L’introduction de cette appellation d’York est liée à l’expansion de la Grande Loge des Anciens au XVIIIe siècle et cette référence a été défendue par Laurence Dermott dans le sens d’une origine mythique d’une maçonnerie de pure tradition, adhérente aux plus anciens us et coutumes maçonniques. Si, aux premiers temps de la première Grande Loge de Londres (1717), les premières loges qui se développèrent en Amérique du Nord furent vraisemblablement des Grandes Loges de Rite Moderne, dans la deuxième moitié du XVIIIe siècle, comme au début du XIXe siècle, ce sont essentiellement des loges issues de la Grande Loge des Anciens qui se développèrent outre-mer, les « modernes » restant majoritaires en Angleterre.

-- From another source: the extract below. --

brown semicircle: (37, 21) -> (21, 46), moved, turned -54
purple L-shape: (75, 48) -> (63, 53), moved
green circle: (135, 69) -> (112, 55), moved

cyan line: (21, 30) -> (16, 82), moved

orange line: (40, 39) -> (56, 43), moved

Les Irlandais y jouèrent un rôle important, comme par exemple le 46e Régiment d’Infanterie dont les Maçons furent constitués le 4 mars 1752 sous le n° 227 par la Grande Loge d’Irlande. Cette loge fut réputée très active dans l’ensemble de ses déplacements en Amérique du Nord. Par ailleurs, les loges irlandaises (voir les traductions des Trois coups distincts de Gilles Pasquier dans les Cahiers de « Villard de Honnecourt ») de même que la Grande Loge d’Ecosse, pratiquent des rites beaucoup plus proches, si ce n’est analogues à ceux du Rite d’York et donc beaucoup plus lointains des rites de la Grande Loge des « Modernes » et encore différents du Rite Emulation.

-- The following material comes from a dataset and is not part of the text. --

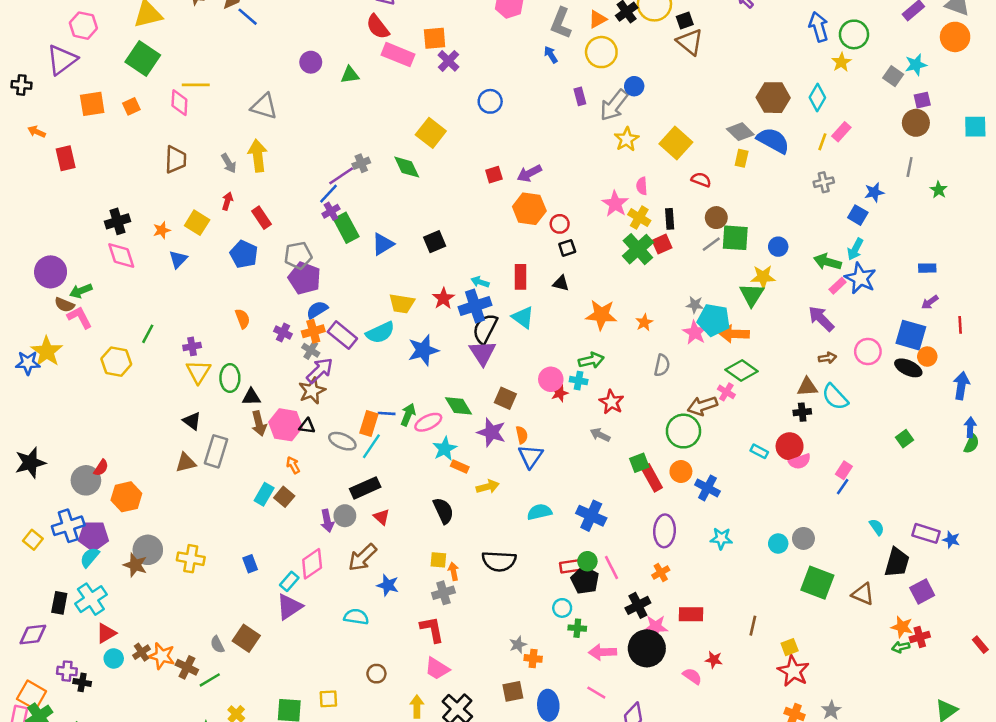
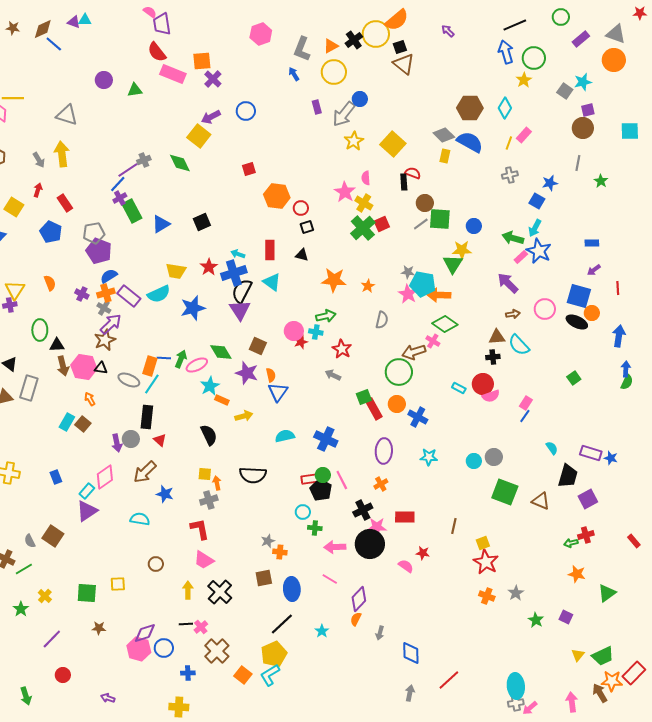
purple arrow: (529, 173) -> (211, 117), moved
black rectangle: (670, 219) -> (404, 182), moved
yellow triangle: (198, 372) -> (15, 290), moved
black rectangle: (365, 488) -> (147, 417), turned -60
orange star: (902, 627) -> (577, 574), moved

Ces loges américaines n’ayant pas été touchées par le traité de l’Union entre la Grande Loge des Anciens et la Grande Loge des Modernes, la pratique qu’ils ont perpétuée ayant gardée toute sa pureté d’origine semble parfaitement conforme à la tradition des « Anciens », sans variante ni modification significatives. On note des identités, par exemple, avec le manuscrit Sloane n° 3329 (« Je cèle, je cache, je garde »). Contrairement à certains systèmes de « hauts grades » qui ont créé leurs rituels des trois premiers degrés pour se soucher sur la structure traditionnelle maçonnique du métier, le Rite d’York se suffit à lui-même, développe son propre message dans ses trois premiers degrés, ses développements ultérieurs restant tout à fait facultatifs bien que complémentaires mais sans caractère impératif.

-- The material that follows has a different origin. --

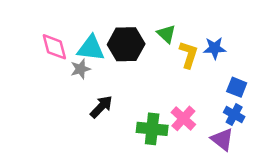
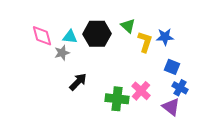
cyan triangle: (91, 48) -> (70, 37), size x0.7
blue square: (237, 87) -> (172, 67), moved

Nous ferons toutefois une petite restriction en rappelant que selon certaines théories (Mackey), l’Arche Royale aurait fait partie dans le temps du troisième degré. Les loges des Anciens travaillaient au degré de l’Arche Royale si elles étaient en possession de la patente les y autorisant et « passaient » les frères dans la chaire de Vénérable pour les admettre à l’Arche, d’où l’origine de cette pratique. L’Arche Royale était considérée comme partie intégrante du fonctionnement de la loge. Etant donné les origines américaines du Rite Ecossais Ancien et Accepté (Charleston), il est normal que l’on y retrouve à certains moments un message équivalent à celui de l’Arche Royale ainsi qu’au 4ème degré du Rite Ecossais Rectifié, complément du degré de Maître Maçon.

Rappelons que le Guide des Maçons Ecossais (1802), origine des trois premiers degrés du Rite Ecossais Ancien Accepté, pratique un rituel analogue à celui du Rite d’York. Ces rapports entre les « Anciens », les usages des opératifs, l’Arche Royale, auxquels il faudrait rajouter l’influence des Anciennes Confréries attachées aux métiers confirment l’authenticité du Rite d’York ou des Anciens Maçons Francs et Acceptés. Cette authenticité est le garant formel de la qualité de transmission du message maçonnique véhiculé depuis nos origines.